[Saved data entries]
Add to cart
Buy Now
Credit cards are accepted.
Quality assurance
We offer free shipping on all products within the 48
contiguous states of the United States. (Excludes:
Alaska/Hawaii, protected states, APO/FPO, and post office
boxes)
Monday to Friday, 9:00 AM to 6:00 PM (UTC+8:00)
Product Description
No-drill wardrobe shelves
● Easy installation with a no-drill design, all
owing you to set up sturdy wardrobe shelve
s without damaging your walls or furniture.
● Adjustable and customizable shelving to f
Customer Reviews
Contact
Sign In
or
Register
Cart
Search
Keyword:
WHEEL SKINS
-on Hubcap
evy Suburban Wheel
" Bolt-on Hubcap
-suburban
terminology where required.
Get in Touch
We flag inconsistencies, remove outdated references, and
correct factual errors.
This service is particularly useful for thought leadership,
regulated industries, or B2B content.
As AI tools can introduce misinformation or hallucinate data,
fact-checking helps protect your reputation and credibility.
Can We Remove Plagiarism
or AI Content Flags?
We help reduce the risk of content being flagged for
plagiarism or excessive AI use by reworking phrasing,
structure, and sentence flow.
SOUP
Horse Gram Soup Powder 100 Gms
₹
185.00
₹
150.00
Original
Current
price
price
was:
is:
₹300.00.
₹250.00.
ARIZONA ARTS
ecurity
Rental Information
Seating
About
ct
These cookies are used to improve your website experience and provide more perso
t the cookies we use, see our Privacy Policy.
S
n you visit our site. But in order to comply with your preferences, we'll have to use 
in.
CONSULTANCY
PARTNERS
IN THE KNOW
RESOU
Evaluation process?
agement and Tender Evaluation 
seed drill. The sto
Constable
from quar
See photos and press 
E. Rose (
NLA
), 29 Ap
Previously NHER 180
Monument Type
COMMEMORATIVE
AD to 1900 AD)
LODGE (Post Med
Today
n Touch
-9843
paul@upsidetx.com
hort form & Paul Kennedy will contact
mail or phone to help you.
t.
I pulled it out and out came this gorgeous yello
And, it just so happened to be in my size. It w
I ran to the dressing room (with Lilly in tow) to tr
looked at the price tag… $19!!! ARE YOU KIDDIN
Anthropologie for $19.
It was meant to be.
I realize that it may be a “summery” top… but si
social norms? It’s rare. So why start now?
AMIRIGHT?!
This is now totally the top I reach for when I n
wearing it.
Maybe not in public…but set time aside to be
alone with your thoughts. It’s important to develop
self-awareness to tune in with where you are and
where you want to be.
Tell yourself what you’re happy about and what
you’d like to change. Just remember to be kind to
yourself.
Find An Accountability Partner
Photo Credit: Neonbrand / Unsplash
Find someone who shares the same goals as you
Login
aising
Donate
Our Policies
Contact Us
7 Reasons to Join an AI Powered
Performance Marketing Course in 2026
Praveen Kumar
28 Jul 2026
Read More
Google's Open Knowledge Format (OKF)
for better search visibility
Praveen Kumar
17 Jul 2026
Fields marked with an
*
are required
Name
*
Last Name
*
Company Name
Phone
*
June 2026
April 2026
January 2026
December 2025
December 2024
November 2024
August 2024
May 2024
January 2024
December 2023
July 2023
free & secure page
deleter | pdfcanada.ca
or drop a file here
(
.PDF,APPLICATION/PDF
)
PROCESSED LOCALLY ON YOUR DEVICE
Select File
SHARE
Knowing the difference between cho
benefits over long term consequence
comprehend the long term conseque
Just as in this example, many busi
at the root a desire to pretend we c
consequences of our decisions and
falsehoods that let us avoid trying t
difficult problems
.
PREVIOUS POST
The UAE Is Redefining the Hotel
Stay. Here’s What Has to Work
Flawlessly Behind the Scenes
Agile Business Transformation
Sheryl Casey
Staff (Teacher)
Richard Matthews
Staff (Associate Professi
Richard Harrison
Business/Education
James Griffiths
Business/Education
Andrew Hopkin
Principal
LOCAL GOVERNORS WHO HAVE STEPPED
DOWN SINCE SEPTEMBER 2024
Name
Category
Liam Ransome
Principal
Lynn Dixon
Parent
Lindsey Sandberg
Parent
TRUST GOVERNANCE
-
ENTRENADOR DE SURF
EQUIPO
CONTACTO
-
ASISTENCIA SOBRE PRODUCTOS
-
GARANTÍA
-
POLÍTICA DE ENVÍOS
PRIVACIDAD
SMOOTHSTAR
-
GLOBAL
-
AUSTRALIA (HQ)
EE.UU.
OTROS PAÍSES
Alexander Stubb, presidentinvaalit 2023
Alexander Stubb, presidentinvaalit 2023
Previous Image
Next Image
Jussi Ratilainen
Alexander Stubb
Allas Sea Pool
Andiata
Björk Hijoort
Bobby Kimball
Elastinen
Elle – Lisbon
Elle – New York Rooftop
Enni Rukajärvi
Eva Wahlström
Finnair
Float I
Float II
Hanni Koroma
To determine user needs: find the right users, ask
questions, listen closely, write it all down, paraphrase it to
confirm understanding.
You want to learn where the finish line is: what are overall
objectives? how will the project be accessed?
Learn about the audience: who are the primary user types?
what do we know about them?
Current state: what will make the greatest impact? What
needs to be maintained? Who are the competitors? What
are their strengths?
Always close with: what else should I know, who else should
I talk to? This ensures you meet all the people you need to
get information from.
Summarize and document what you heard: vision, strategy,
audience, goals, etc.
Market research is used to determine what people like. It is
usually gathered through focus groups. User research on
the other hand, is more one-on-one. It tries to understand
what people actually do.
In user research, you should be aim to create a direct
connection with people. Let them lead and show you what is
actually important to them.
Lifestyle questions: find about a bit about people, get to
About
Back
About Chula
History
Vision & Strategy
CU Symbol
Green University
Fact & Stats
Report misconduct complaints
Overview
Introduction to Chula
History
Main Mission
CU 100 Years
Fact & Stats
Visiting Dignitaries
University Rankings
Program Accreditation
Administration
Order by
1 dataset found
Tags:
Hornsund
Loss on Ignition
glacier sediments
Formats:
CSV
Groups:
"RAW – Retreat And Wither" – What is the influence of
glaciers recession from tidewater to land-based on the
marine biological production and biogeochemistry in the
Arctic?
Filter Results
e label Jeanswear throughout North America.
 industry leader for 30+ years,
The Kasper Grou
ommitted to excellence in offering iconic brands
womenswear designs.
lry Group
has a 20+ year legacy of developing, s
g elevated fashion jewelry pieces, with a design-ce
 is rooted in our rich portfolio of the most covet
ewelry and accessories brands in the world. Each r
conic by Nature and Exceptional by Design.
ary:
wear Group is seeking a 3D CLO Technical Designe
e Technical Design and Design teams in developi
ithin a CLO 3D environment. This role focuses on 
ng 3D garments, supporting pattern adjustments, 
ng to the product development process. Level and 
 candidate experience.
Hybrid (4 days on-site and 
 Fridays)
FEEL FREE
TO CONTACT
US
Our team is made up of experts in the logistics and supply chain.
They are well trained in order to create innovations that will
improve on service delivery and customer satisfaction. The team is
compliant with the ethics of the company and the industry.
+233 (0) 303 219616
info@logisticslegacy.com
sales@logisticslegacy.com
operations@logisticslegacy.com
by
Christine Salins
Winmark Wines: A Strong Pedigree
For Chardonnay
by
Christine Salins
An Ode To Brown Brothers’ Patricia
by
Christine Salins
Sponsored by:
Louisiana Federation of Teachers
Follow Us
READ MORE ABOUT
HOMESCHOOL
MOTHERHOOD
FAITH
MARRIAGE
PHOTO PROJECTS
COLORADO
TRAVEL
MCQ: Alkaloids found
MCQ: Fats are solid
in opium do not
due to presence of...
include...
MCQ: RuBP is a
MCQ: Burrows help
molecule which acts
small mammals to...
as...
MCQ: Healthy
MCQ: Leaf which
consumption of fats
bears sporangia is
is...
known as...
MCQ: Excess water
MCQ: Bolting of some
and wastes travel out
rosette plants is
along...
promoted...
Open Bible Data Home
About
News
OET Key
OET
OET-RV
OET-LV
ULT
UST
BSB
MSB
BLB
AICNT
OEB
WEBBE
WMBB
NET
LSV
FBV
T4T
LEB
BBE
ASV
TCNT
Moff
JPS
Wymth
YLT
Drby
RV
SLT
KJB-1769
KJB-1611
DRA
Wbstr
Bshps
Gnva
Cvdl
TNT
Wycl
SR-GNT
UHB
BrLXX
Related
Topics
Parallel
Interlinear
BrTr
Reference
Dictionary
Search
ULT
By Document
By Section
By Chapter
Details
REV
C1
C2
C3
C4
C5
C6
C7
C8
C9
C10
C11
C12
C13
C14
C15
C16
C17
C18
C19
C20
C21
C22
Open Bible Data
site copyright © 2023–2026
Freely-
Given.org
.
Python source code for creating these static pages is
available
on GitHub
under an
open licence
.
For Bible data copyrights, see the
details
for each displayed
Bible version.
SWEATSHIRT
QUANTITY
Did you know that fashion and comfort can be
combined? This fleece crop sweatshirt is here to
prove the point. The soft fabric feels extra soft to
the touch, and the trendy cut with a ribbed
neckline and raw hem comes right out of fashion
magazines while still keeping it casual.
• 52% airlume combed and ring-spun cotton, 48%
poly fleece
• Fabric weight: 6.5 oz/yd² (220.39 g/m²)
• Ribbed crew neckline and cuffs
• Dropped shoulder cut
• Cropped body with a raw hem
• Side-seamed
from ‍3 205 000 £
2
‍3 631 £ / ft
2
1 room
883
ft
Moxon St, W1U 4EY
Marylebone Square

> _Work task_
Print, exactly as written, the first line of the records above and each line after it until the line with "evy Suburban Wheel", which is printed too.

> _Response area_
Add to cart
Buy Now
Credit cards are accepted.
Quality assurance
We offer free shipping on all products within the 48
contiguous states of the United States. (Excludes:
Alaska/Hawaii, protected states, APO/FPO, and post office
boxes)
Monday to Friday, 9:00 AM to 6:00 PM (UTC+8:00)
Product Description
No-drill wardrobe shelves
● Easy installation with a no-drill design, all
owing you to set up sturdy wardrobe shelve
s without damaging your walls or furniture.
● Adjustable and customizable shelving to f
Customer Reviews
Contact
Sign In
or
Register
Cart
Search
Keyword:
WHEEL SKINS
-on Hubcap
evy Suburban Wheel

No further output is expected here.